May 5, 2026 · 5 min read

Elias Munk
Elias Munk· 14 years acting

Your agent forwards the breakdown. It's a vertical drama, the kind that lives on TikTok or ReelShort or one of the ten apps that have copied them. Casting wants the selftape shot vertical. You've shot landscape for ten years and now you're staring at your tripod wondering if you just flip the phone and that's the whole adjustment.

It is, mostly. Not entirely. The vertical selftape has its own framing rules, its own teleprompter problem, its own way of looking amateur if you treat it like a portrait photo. This is what changed when blablabla 2.0.2 added vertical recording on May 5, and what to actually shoot when casting asks for it.

Why selftapes went vertical

Until a couple of years ago, "shoot vertical" was a quirk. Now it's a category.

ReelShort, DramaBox, GoodShort, ShortMax, and a handful of competitors built a multi-billion-dollar viewership for short-form vertical scripted drama. Sixty to ninety seconds per episode. A full season runs sixty to ninety episodes. Most of it shoots vertical because most of it plays on a phone, held vertical, in someone's pocket on the train.

TikTok is commissioning scripted content now, on its own account or through partner studios. Same with Instagram Reels for branded scripted spots. Brand creators run their own casting calls in vertical because the content lives vertical.

The audition pipeline for all of this is still settling. Some breakdowns explicitly state vertical only. Some don't say. Casting on these projects watches tape on the same phone the show airs on. A landscape selftape submitted there shows up letterboxed, tiny, your face about a quarter of the screen height. That alone is a pass for some casting departments. Not because they're being unfair. Because you didn't show you understood what you were auditioning for.

When to shoot vertical (and when to stay landscape)

The decision rule, short version.

If the breakdown specifies vertical, shoot vertical.
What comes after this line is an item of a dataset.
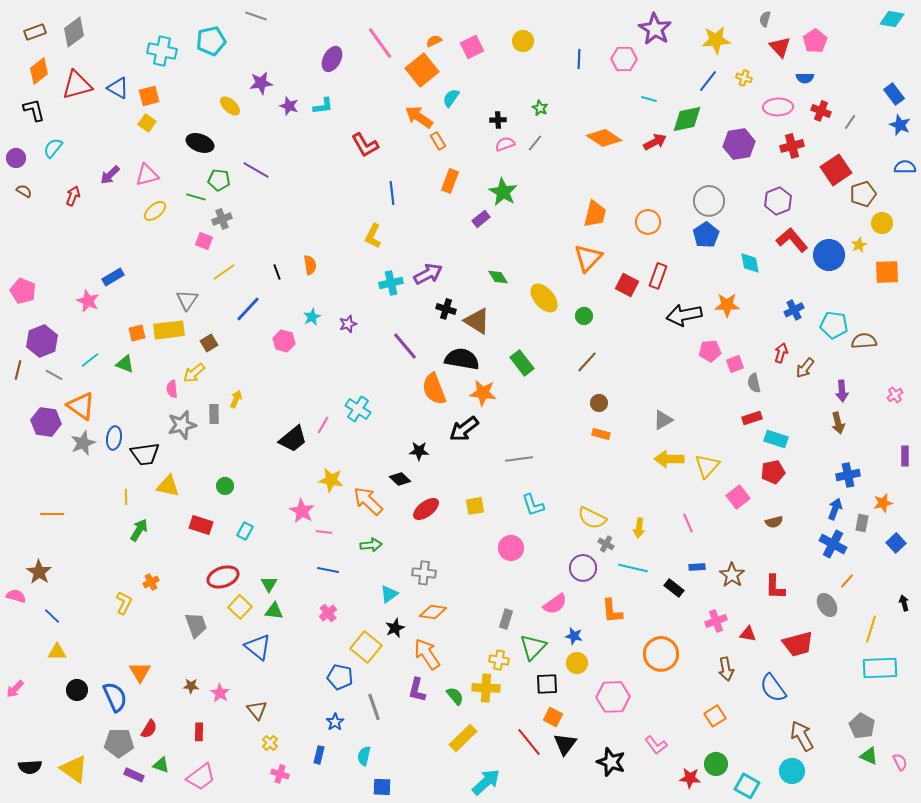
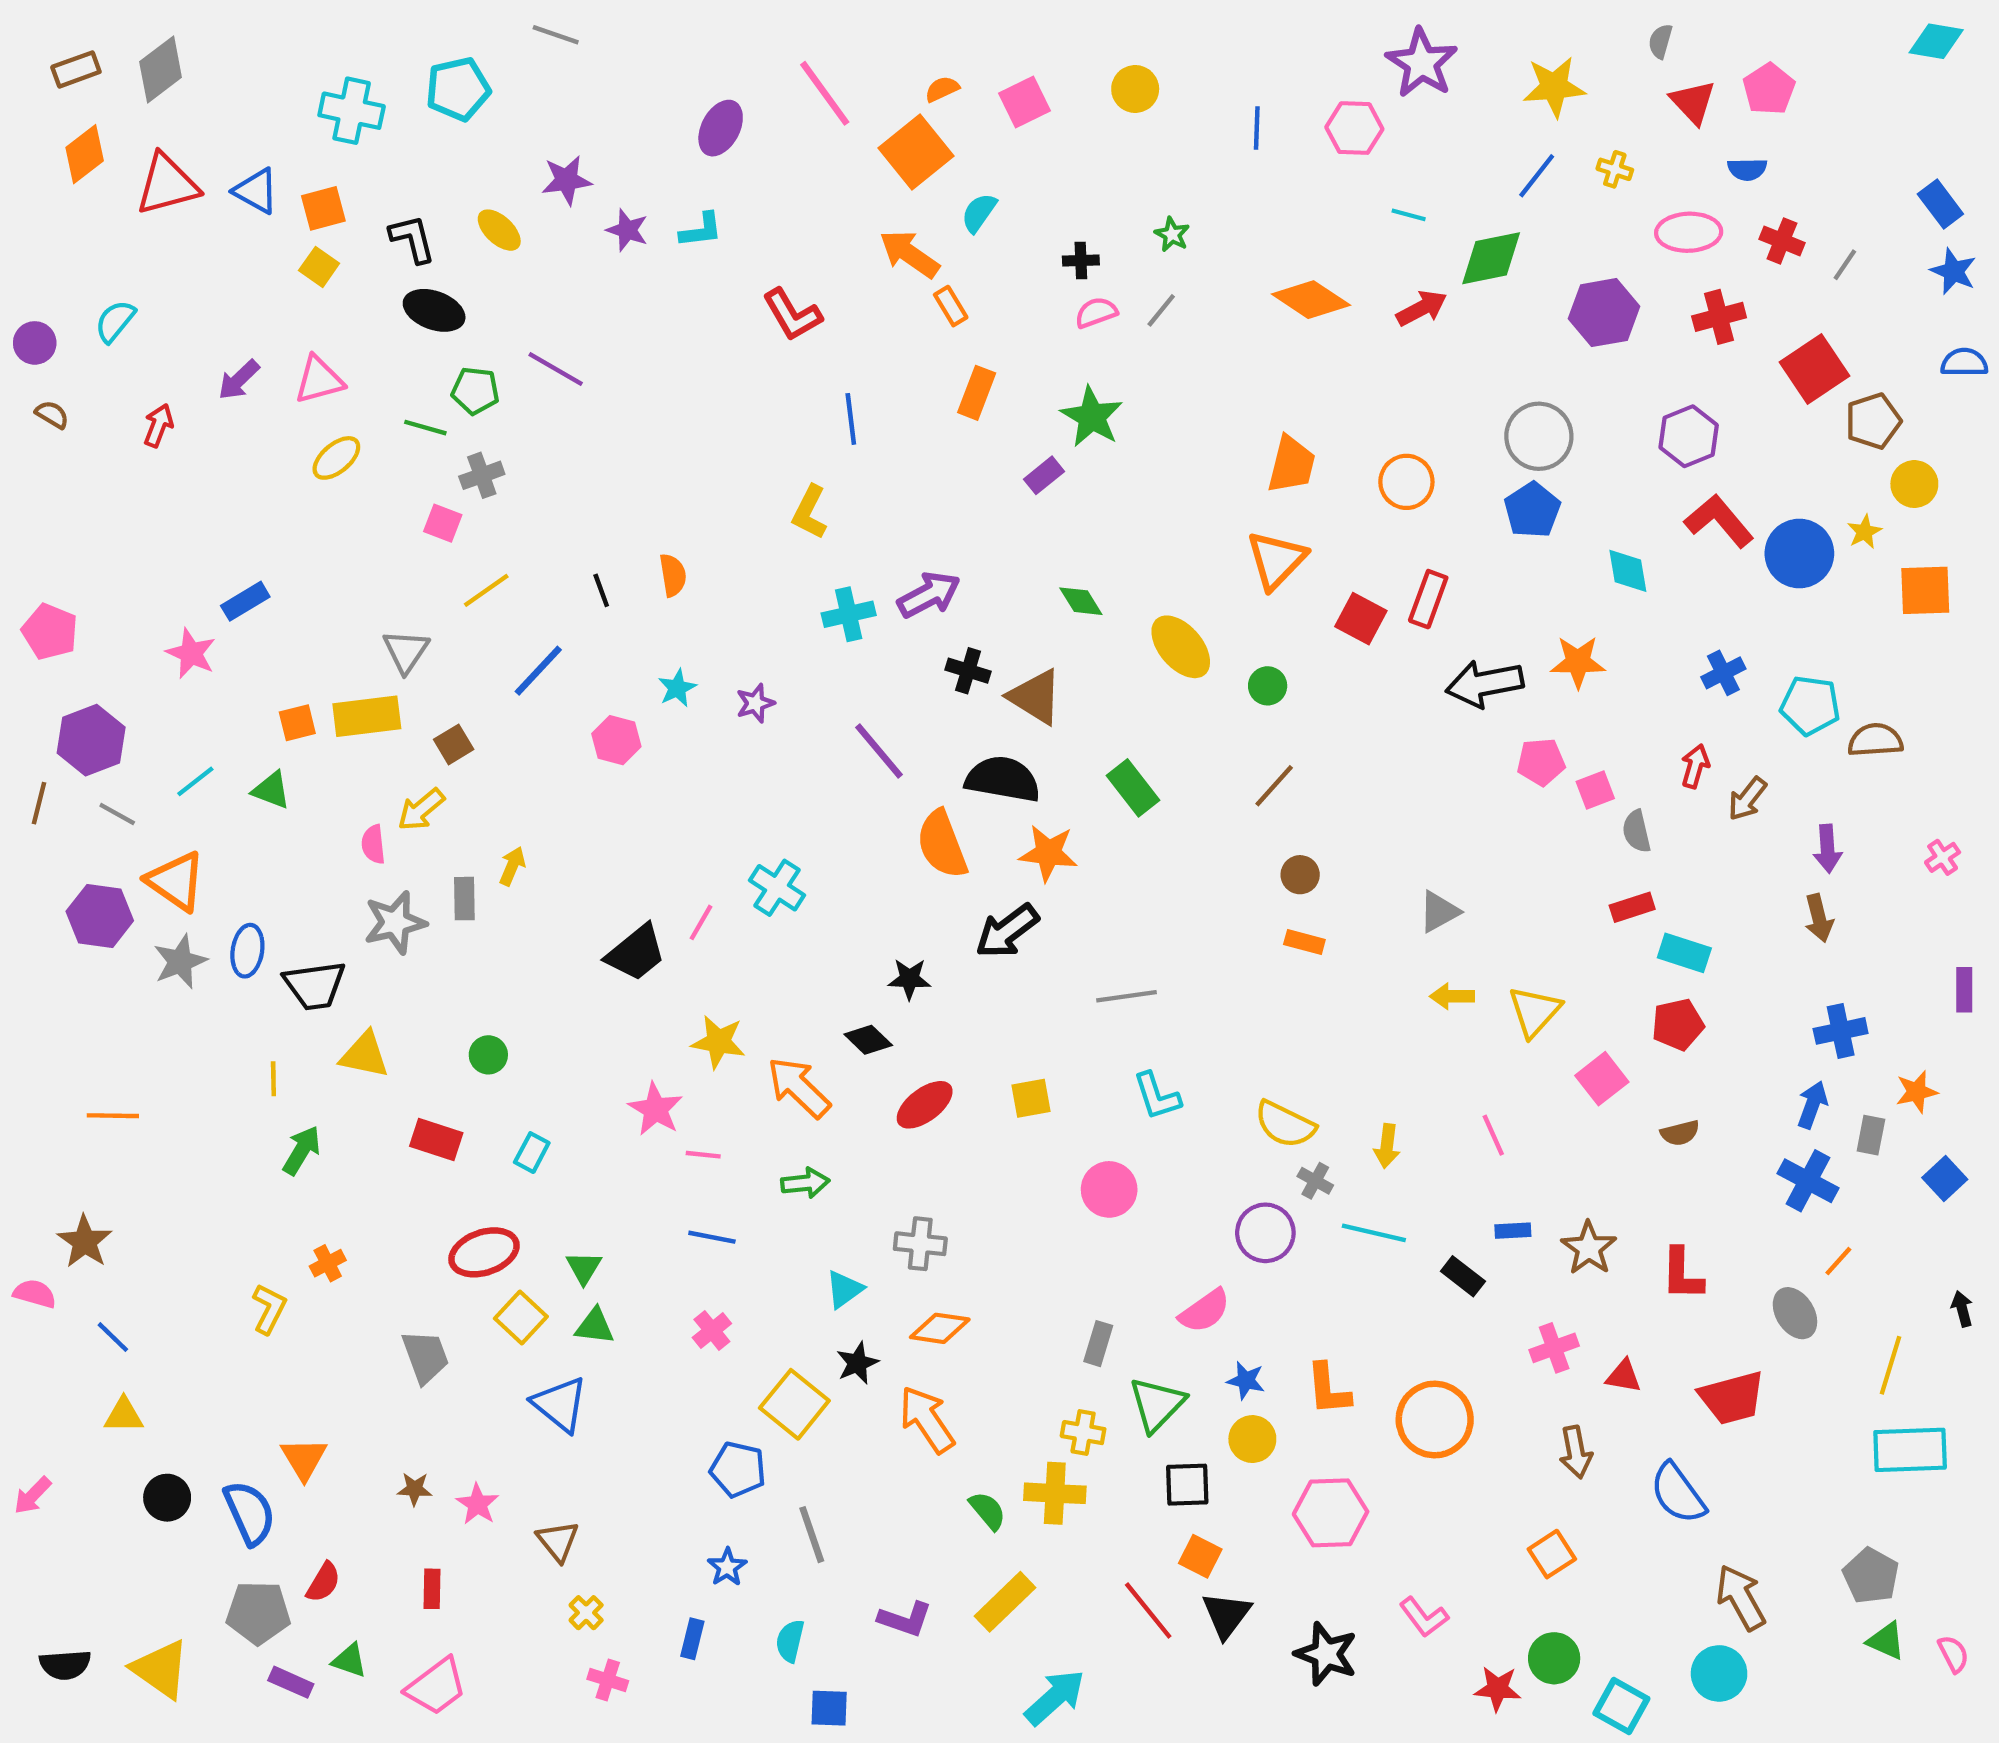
black L-shape: (34, 110) -> (412, 239), moved
yellow arrow: (669, 459) -> (1452, 996), size x0.7
orange L-shape: (612, 611) -> (1328, 1389), moved
purple L-shape: (417, 690) -> (905, 1619), moved, turned -85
Don't argue.

If the project is for a vertical drama platform (ReelShort, DramaBox, GoodShort, ShortMax, etc.), TikTok scripted, Instagram Reels scripted, or any vertical-first platform, shoot vertical even if the breakdown didn't think to say.

If the project is episodic TV, film, network, streaming long-form, or commercial, default to landscape. That's still the standard. Vertical for those signals out of touch.

If you can't tell and your agent can't either, default landscape. Safer on a borderline call than mistaking a network drama for a vertical short.

The framing trap most actors fall into

Vertical does not mean "rotate the camera and keep doing what you did."

The instinct is to frame it like a portrait photo. Head centered. Equal headroom and footroom. Full body or three-quarters body. Wrong on every count for a selftape.

What casting actually wants in a vertical selftape:

Top-third eye line. Your eyes sit in the upper third of the frame, not the middle. Faces in vertical drama nearly always do.

Tighter than a landscape selftape. Shoulders to the top of the head. The vertical screen rewards close framing because the device is small and emotional content reads on small screens through micro-expression. Watch any episode of an actually-airing vertical drama. The face occupies sixty to seventy percent of the vertical real estate.

Less air above your head. Headroom in a vertical frame eats the part of the picture casting cares about most.

Eye line stays just off-lens, same as landscape, with the reader (or the spot where their voice is coming from) right next to the lens. The orientation changes. The eye-line discipline doesn't.

If you watch your take and your face fills less than half the frame, you framed it wrong. Reshoot tighter.

The vertical selftape setup, with one phone

Same kit as landscape. Tripod at eye level. Plain background. Light on your face. Lavalier mic close to your mouth. The vertical orientation doesn't change the kit, only how the phone sits on the tripod head.

The piece that used to be hard was reading from a teleprompter while shooting vertical. Most teleprompter apps shipped landscape-only, or letterboxed unhappily in portrait. blablabla 2.0.2 rebuilt the reading lane for portrait so it sits in the top third of the camera preview, above your face, not over it. The cue your reader just delivered. Your current line. A peek at the next. Three-line format, vertically arranged.

Run the scene a few times before you record. The teleprompter is the safety net. The performance has to live above the script, not on it.

If you want the broader one-phone setup, how to selftape with just your iPhone walks the full kit. The vertical case is a layer on top of it.

I built blablabla to read every other character's line and wait while you read yours, and the v2.0.2 update means the same workflow that works for a landscape episodic submission also works for a vertical TikTok audition. Pick the orientation in the prep view. Tap record. Orientation locks for the take. Flip cameras mid-take and the orientation holds.

The TikTok audition specifically

A few specifics about TikTok scripted and platform-original casting that aren't true for episodic.

Energy slightly higher. The medium chews through subtle. A network-TV-volume read in a vertical drama submission can come back as "underplayed." Not a license to overact. A calibration nudge.

Pace slightly tighter. Vertical episodes run two to three minutes per scene at most. The casting director wants to feel that pace inside your read.

Specificity still wins. The thing that sets you apart in vertical drama is the same thing that sets you apart anywhere. A specific, playable choice. The format does not lower the bar on craft. It changes how craft reads on screen.

Don't dress it as a TikTok creator video. Vertical drama casting is not looking for the actor with the most TikTok-native style. It's looking for an actor who can carry a scene in a vertical frame. Those are different jobs.

The trap of submitting the wrong format

The mistake goes both ways.

Vertical for an episodic role because vertical "feels modern" gets you cut on the format alone. The format choice signals you don't know your industry.

Landscape for a vertical drama looks like the actor who didn't watch the platform they're auditioning for. The tape arrives letterboxed and shrunk on a casting director's phone, and it's a pass before the first line lands.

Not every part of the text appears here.